BEEN FOLLOWING the news? asks Bill Bonner in his Daily Reckoning.
Food prices are hitting record highs. Riots have broken out in Africa. Already, two governments have been toppled...in Tunisia alone.
Nature seems to be giving us a warning. The thermometer in England hit a 100-year low in December. Airports were blocked by snow all across Europe. Florida, too, shivered in temperatures that hadn't been seen in generations.
Floods in Australia were worse than any since the time of Noah. An area the size of France was said to be submerged. For a while, it looked like the whole continent might disappear beneath the water.
And then...in America...birds fell from the skies. Whole flocks of them. In Europe too. Thousands of them. And little fishes beached themselves and died.
Surely these are omens. The Second Coming is at hand!
Or maybe not. Even the first coming was largely ignored until hundreds of years later. At the time, only a handful of people knew or cared that Jesus had been crucified. It was only much later that it became a big deal. That's the problem with history – it's very hard to see what's going on when you're in the middle of it.
Still...you gotta guess.
A study of tree rings tells us that periods of cold, drought and famine have often been accompanied by revolutions and war. People get hungry. Then they get mad. Then they get to work...attacking the system, whatever it is.

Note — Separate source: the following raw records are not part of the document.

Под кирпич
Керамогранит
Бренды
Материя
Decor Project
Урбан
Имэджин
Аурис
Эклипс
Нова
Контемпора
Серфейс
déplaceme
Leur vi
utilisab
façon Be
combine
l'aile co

Mass man is not a thinker. He is a reactor. He reacts to the weather...to prices...to the economy...to demagogues...and even to ideas. He accepted the system of modern social welfare economies because he was comfortable. But what will he do when the system is unable to make good on its promises? Our guess is that "the system" in the advanced countries is approaching its final stage.
Why? It just can't pay.
We like to read Francis Fukayama. Not because he is right about things, but because he is wrong in a big way. But so is just about everyone. Most economists see the financial problem in America as a typical recession caused by a lack of demand. If they could just figure out how to stimulate the consumer...everything would be okay.

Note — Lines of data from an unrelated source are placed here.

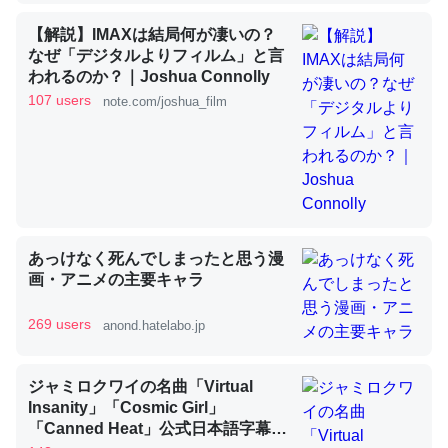
【解説】IMAXは結局何が凄いの？
なぜ「デジタルよりフィルム」と言
昆虫ってカルシウム少ないのか。知らんかった。調べたら
われるのか？｜Joshua Connolly
コオロギのカルシウム分はエビの600分の1程度。
107 users
note.com/joshua_film
─ニュース :: 【研究発表】昆虫学の大問題＝「昆虫はなぜ海にいな
いのか」に関する新仮説
あっけなく死んでしまったと思う漫
論文では「淡水はカルシウムも酸素も不足してて両方に不
画・アニメの主要キャラ
利だから両方が拮抗してるのでは」とあって面白い。海に
いる鋏角類（カブトガニ・ウミグモ）はカルシウムを使わ
269 users
anond.hatelabo.jp
ずキチンを強化してる筈だが、酵素が違うのか？
─ニュース :: 【研究発表】昆虫学の大問題＝「昆虫はなぜ海にいな
ジャミロクワイの名曲「Virtual
いのか」に関する新仮説
Insanity」「Cosmic Girl」
「Canned Heat」公式日本語字幕付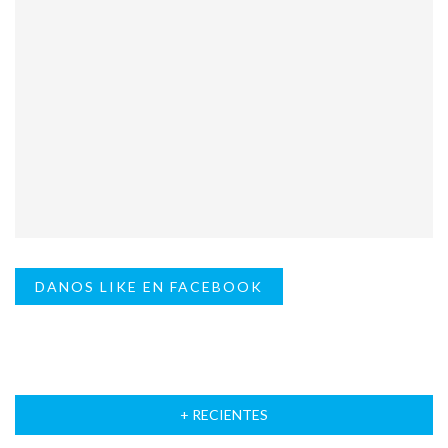
DANOS LIKE EN FACEBOOK
+ RECIENTES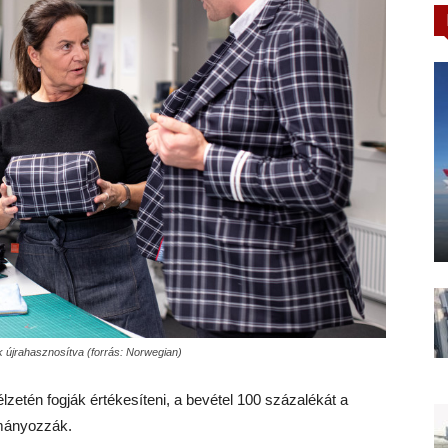
 újrahasznosítva (forrás: Norwegian)
élzetén fogják értékesíteni, a bevétel 100 százalékát a
mányozzák.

And most commentators see the political problem in simpleton's terms too. Like Krugman, they think the democrats are right and the republicans are wrong. Or like Boehner, they think the republicans are right and the democrats are wrong. And then, there are those who think that if the two major parties could just get together...they could sort things out.

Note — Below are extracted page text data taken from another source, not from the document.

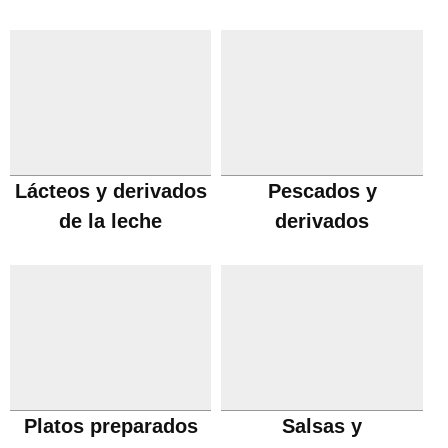
Lácteos y derivados
Pescados y
de la leche
derivados
Platos preparados
Salsas y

The real problem in Washington and the economy is deeper...it won't be fixed by bipartisan cooperation – because both parties are wrong. They have to be wrong. They have to respond to the marginal voter, who is a lunkhead.
Nor will the economy recover by inducing the consumer to shop. American consumers already spend too much. They have a savings rate of just 5%...far too low to finance the kind of capital improvements the nation needs. Consumer demand needs to go down, not up.
But getting back to Fukayama, this is the man who – in the dizzy days following the fall of the Berlin Wall – lost his balance completely. He wondered whether we had reached the "end of history". The idea was that history was the march of progress and that after the triumph of American capitalist democracy no more progress could be made.
The idea was silly...but in a grand kind of way. Besides, the neo-cons loved it. It flattered them and vanity got the best of them. They figured they were the crown of creation; with their arrival on the political scene time could jolly well stop. Perfection had been attained.
That was then. In the here and now, Dick Cheney should be afraid to travel outside the US (for fear he will be arrested for war crimes)...and Francis Fukayama is having second thoughts.
The problem now, he says, is that the system in America has "ensured individual liberty and a vibrant private sector, but it has now become polarized and ideologically rigid. At present it shows little appetite for dealing with the long-term fiscal challenges the US faces."
Little appetite? As near as we can tell, the politicos are on a hunger strike. There's no way they're going to take up the greasy issue of US finances.